8/20/2007 10:30 a.m. CDT -- Asian soybean rust was found in 11 soybean fields in Ghana last October -- the first report of rust caused by Phakopsora pachyrhizi in West Africa outside of Nigeria.

According to August issue of The American Phytopathological Society journal Plant Disease, during a disease survey in Ghana during October 2006, soybean leaves with rust symptoms were observed in 11 fields in the following districts: Kassena Nankana in the Upper East Region; East Gonja, Central Gonja, and Tolon-Kumbungu in the Northern Region; and Ejisu-Juabeng in the Ashanti Region. Disease incidence in these fields ranged from 50 to 100 percent, and disease severity ranged between 3 and 40 percent of the leaf area on infected plants.

Urediniospores were hyaline (transparent), minutely echinulate (set with small spines), and 23 to 31 by 14 to 18 micrometers. Within a week of collection, leaf samples were sent to the USDA Agricultural Research Service Foreign Disease-Weed Science Research Unit for verification of pathogen identity.

DNA was extracted from leaf pieces containing sori (clusters of sporangia), and all 11 field samples amplified in a real-time fluorescent polymerase chain reaction (PCR) with P. pachyrhizi-specific primers. Sequence alignment further confirmed the identification as P. pachyrhizi.

Infected leaves from three fields were separately washed in sterile water to collect urediniospores that were used to separately inoculate three detached leaves (for each isolate) of a susceptible soybean cultivar. Lesions on inoculated leaves developed five to six days after inoculation, and pustules (105 to 120 micrometers) formed seven to eight days after inoculation and erupted three days later exuding columns of urediniospores similar in size to the initially collected isolates. Inoculating another set of detached leaves with a spore suspension from the first set of detached leaves resulted in typical rust symptoms.
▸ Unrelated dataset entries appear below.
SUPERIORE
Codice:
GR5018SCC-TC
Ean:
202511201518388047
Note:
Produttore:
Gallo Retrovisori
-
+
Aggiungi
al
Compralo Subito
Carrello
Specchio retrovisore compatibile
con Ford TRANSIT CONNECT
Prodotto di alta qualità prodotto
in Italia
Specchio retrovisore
The PCR assay, sequence alignment, morphological characters of the isolates, and pathogenicity tests demonstrate that P. pachyrhizi occurs in Ghana, the report said. The authors said: "To our knowledge, this is the first report of P. pachyrhizi in Ghana."
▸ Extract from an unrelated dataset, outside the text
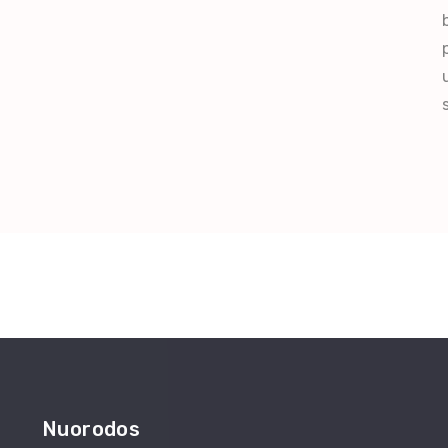
Nuorodos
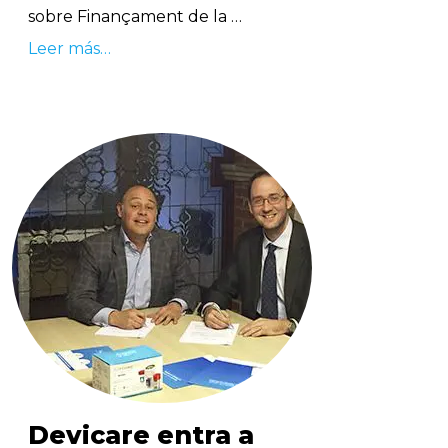
sobre Finançament de la …
Leer más…
Devicare entra a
Authors of the article were:
R. Bandyopadhyay, P. S. Ojiambo, and M. Twizeyimana, International Institute of Tropical Agriculture (IITA), Ibadan, Nigeria; B. Asafo-Adjei, Crop Research Institute, Kumasi, Ghana; R. D. Frederick, K. F. Pedley, and C. L. Stone, USDA-ARS Foreign Disease-Weed Science Research Unit, Fort Detrick, Md.; and G. L. Hartman, USDA-ARS and Department of Crop Sciences, University of Illinois, Urbana.

According to commentary accompanying the report in a ProMED-mail post from the International Society for Infectious Diseases, Phakopsora pachyrhizi was identified in Japan in 1902 as the cause of soybean rust. It was first confirmed on the African continent on soybean in central Uganda in 1996, although several unsubstantiated reports suggest an earlier presence on other legumes.

The fungus can cause premature defoliation, with yield losses of up to 80 percent reported in Asia. It is now widespread in Australasia and parts of Africa and has recently been reported from a number of countries in the Americas, but data are lacking concerning its establishment in Europe.